The first part of the book is devoted to the ancient presence of Armenians in this region and the main evolutions in the nineteenth century. Numbering around 30,000 in 1914, their role in the province and in Iran as a whole goes much beyond these modest figures, as shown by the description of the community life, by the existence of numerous churches, schools and newspapers, by the important participation to political life of the country, especially during the revolutionary period of 1906-12. Persia was also a shelter for Armenian refugees flying from the first wave of mass massacres under sultan Abdülhamid II in the Ottoman Empire in 1894-96, and sometimes a revolutionary base for freedom fighters. In the second part, the author deals with the deterioration of Armenian and other Christian minorities’ position in the new context of great powers rivalries. After French Catholic, Russian Orthodox, and German or British Protestant peaceful contingents of missionaries, soon arrived the soldiers of the empires at war.

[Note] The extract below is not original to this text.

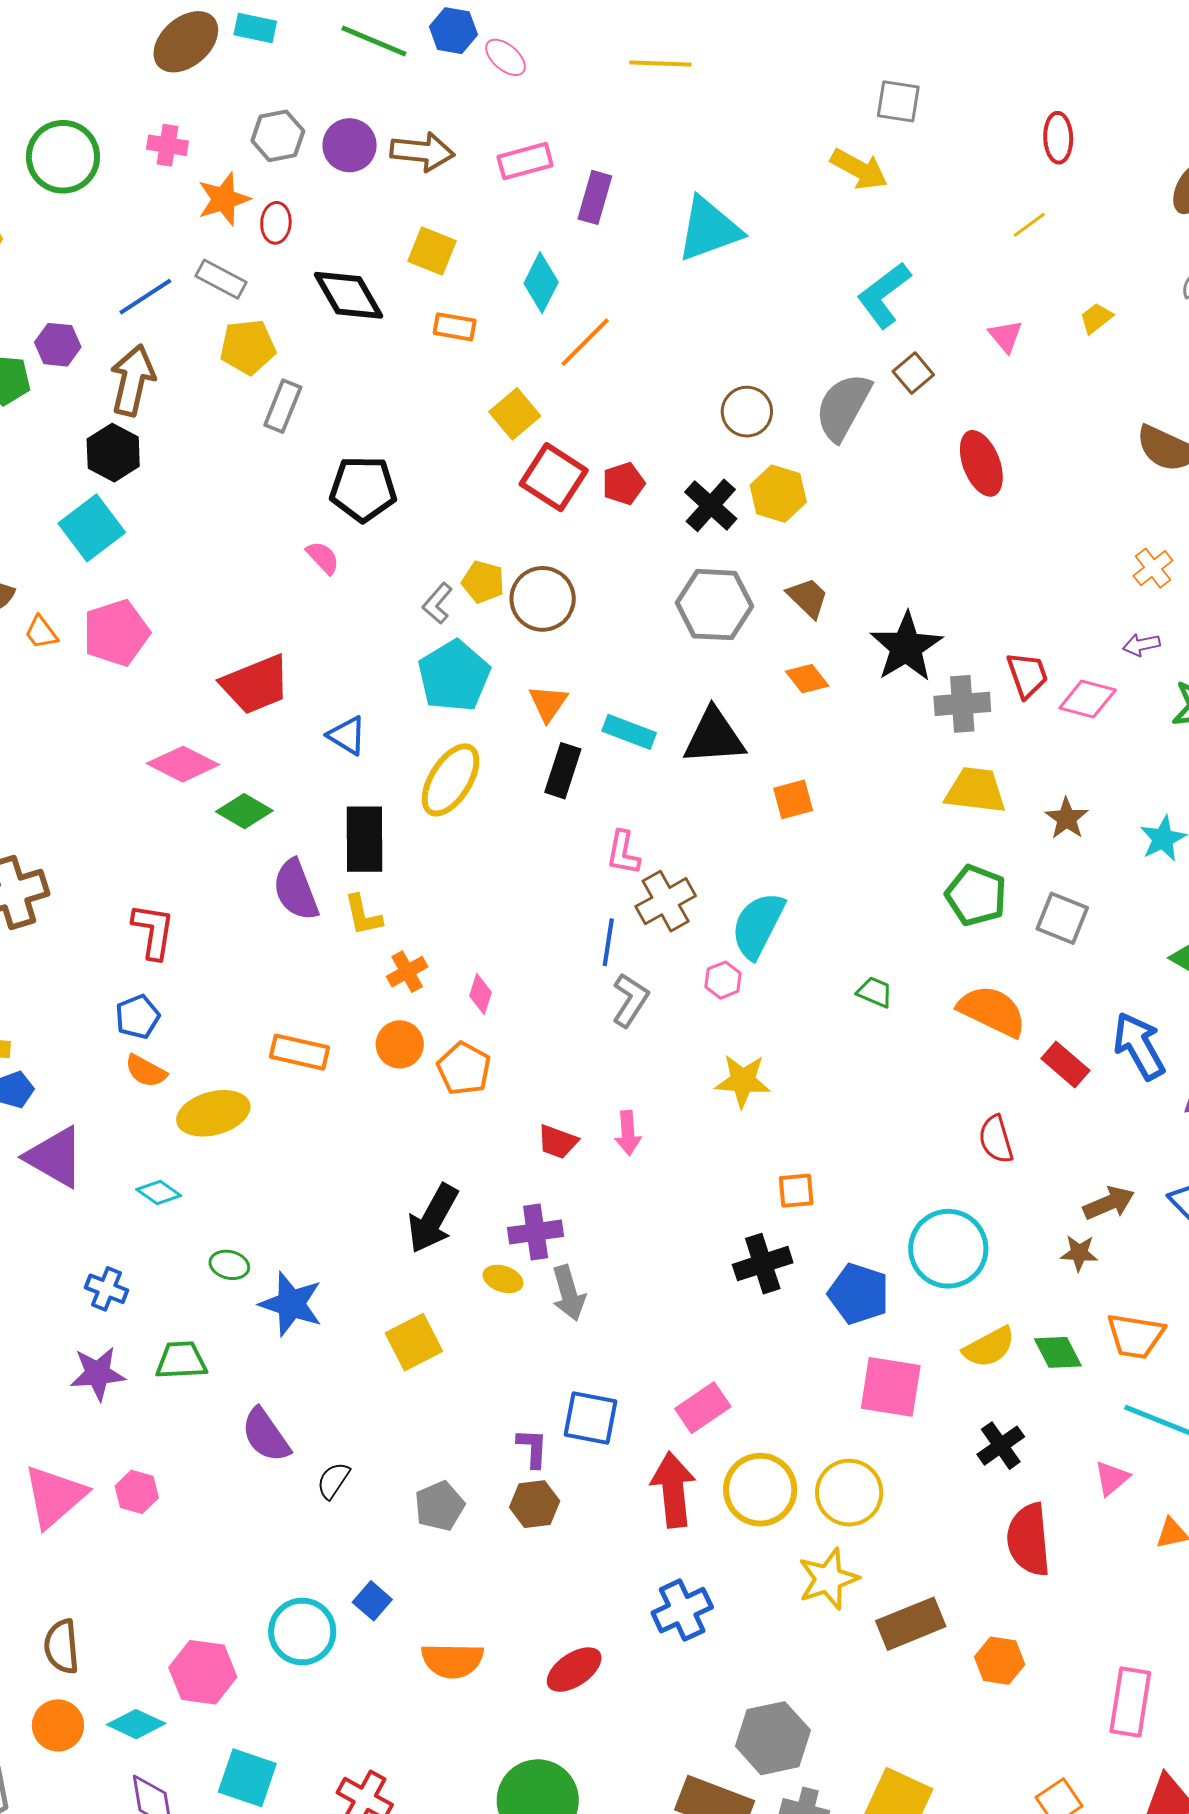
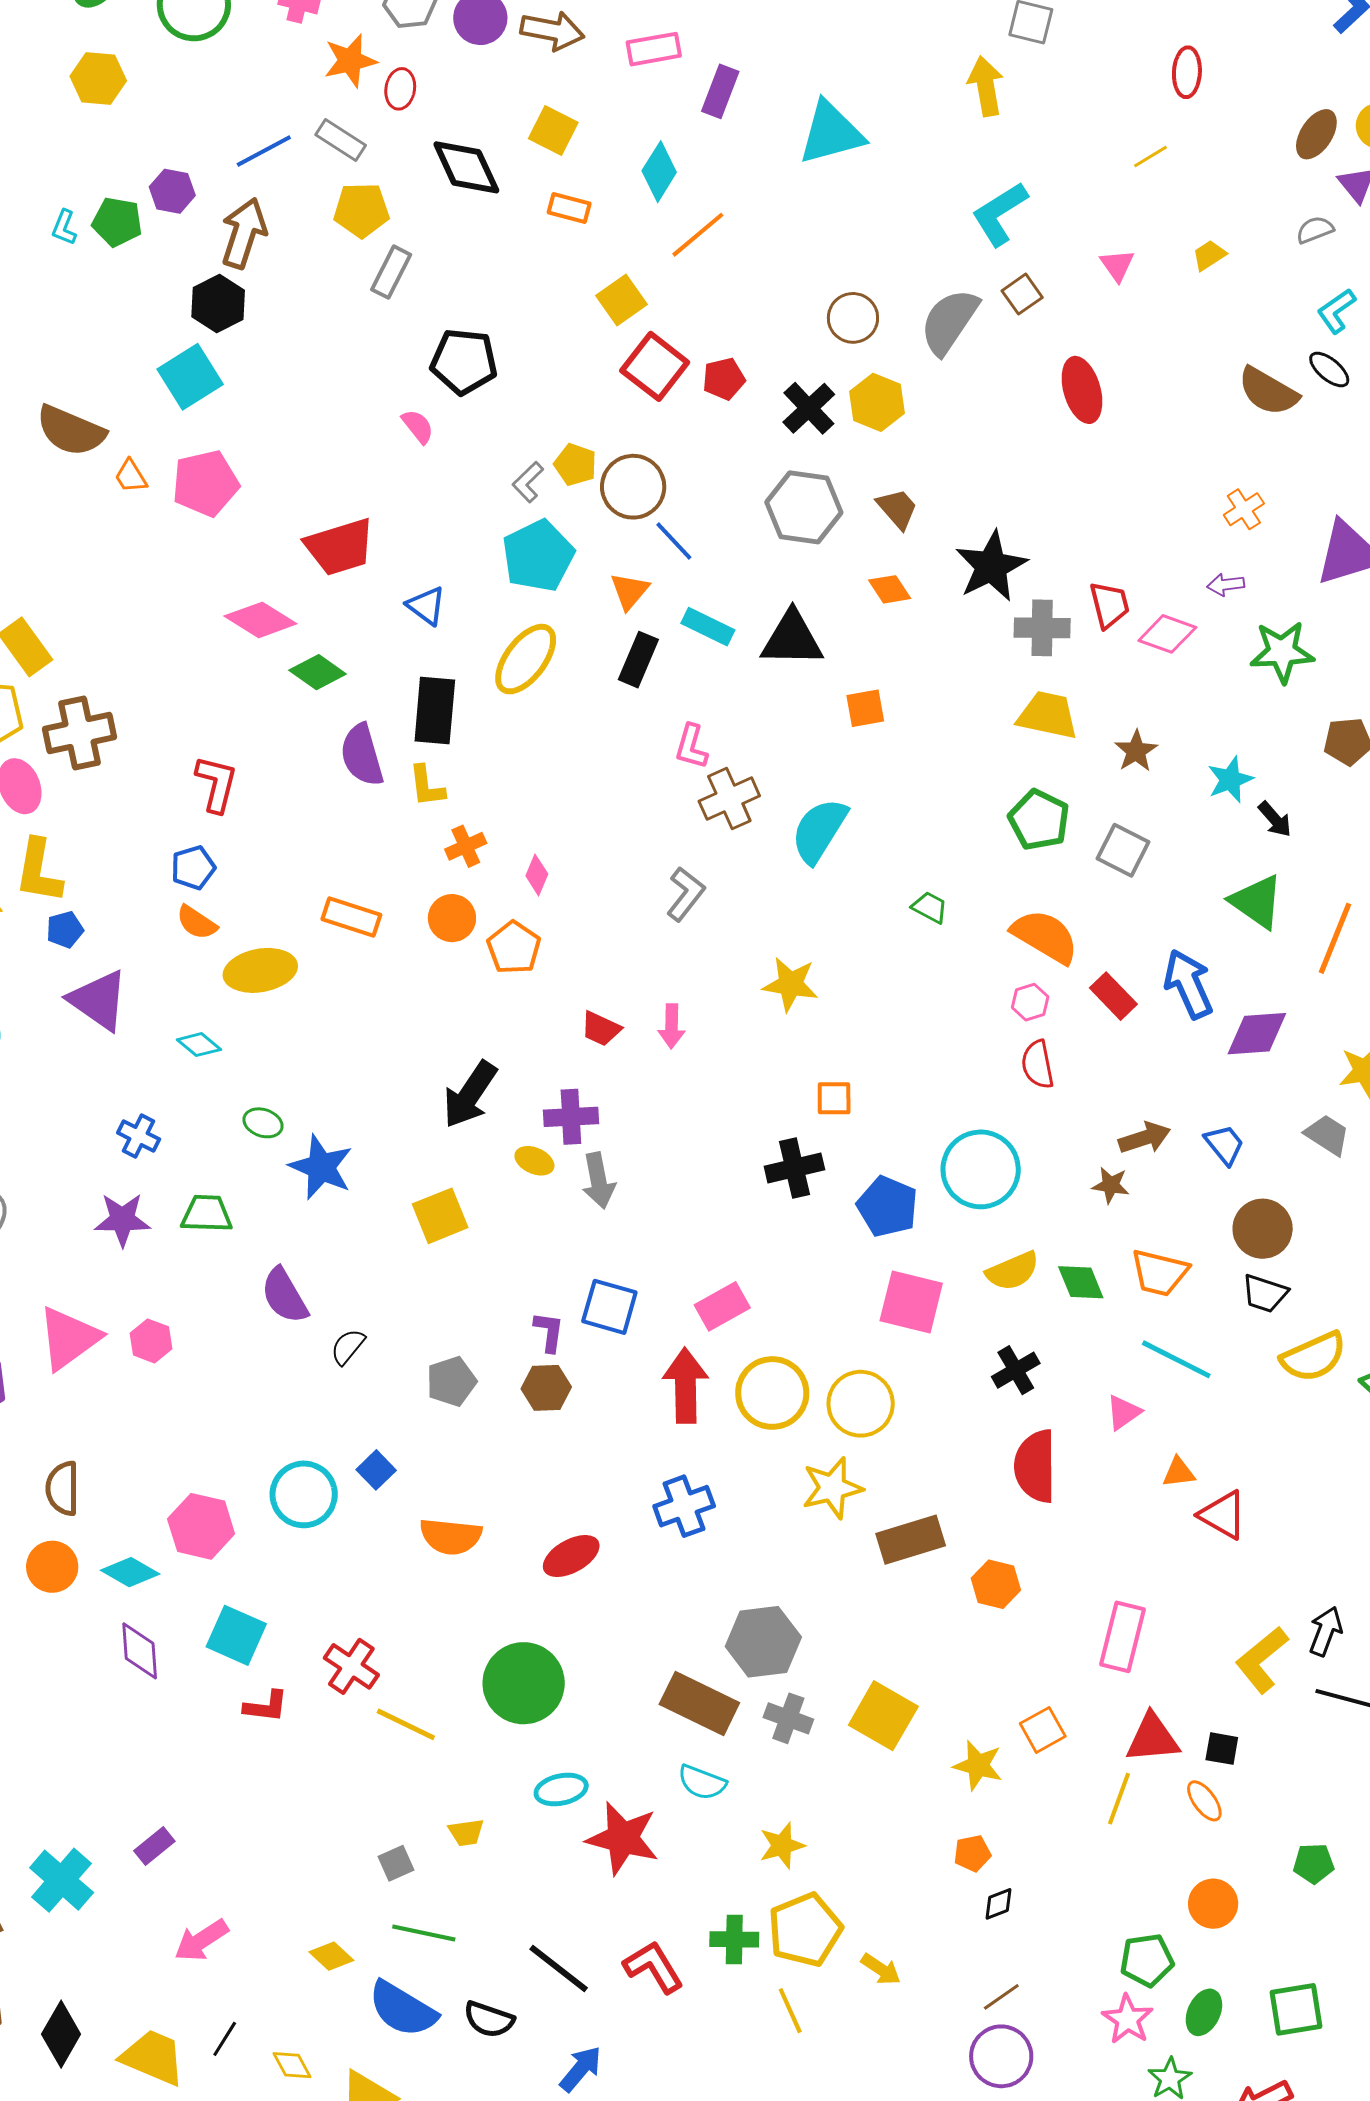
yellow arrow: (859, 169) -> (986, 86), turned -134
blue line: (608, 942) -> (674, 541), moved, turned -57
pink hexagon: (723, 980) -> (1030, 1002), moved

If the civilians as a whole were caught in between, Christian minorities paid a special high price in the conflicts, especially in the renewed old confrontation between Ottomans and Persians. Targeted by the Ottomans with the support of a part of Muslim population of Persian Azerbaijan, they could not but tried to seek for help among the nearest ‘protecting’ power, viz. Russia or later Great Britain. If the Persian Empire which, as all empires ― may be even more than some others ― was but a conglomerate of integrated minorities (up to 1979, as Professor Yann Richard recalls in his preface, the sovereign was called Shahinshah: ‘King of the Kings’), the emergence of modern nationalism started in the nineteenth century and was fuelled during the war when the country became a battlefield for concurrent imperialisms. Having served, willingly of not, as a pretext for foreign intervention, Armenians started to be considered an alien part of the population in a region which was referred to in the fourth century ce as ‘Persarmenia’. Thus the road was open to their subsequent disappearance from this area, although the book recalls of many instances of protection by Persian individuals and authorities, especially when threatened by the danger of pan-Turanism.
Beyond its importance for Armenian historiography, this case study of the fate of transnational minorities in modern empires at war is enlightening for all those interested in the roots of the contemporary geopolitics of the region.